Stored data entries:
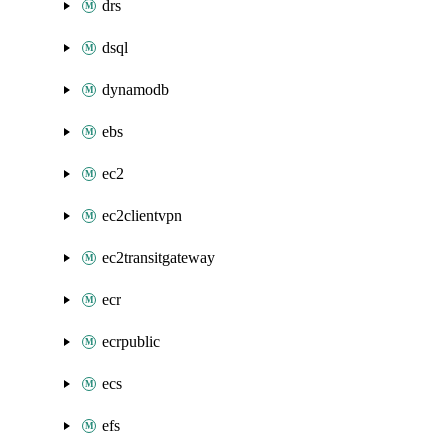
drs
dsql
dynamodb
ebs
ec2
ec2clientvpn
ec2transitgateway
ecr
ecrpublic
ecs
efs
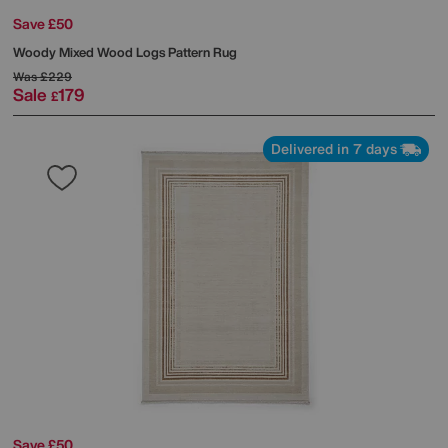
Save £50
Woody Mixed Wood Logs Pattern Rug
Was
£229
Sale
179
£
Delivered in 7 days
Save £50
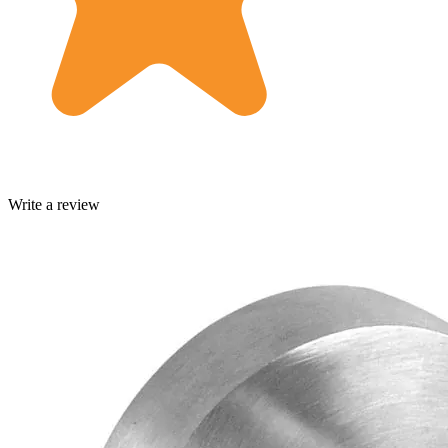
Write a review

- [Problem to work on] Copy out each record word for word and omit any pictures.

- [Written answer]
drs
dsql
dynamodb
ebs
ec2
ec2clientvpn
ec2transitgateway
ecr
ecrpublic
ecs
efs
Save £50
Woody Mixed Wood Logs Pattern Rug
Was
£229
Sale
179
£
Delivered in 7 days
Save £50
Write a review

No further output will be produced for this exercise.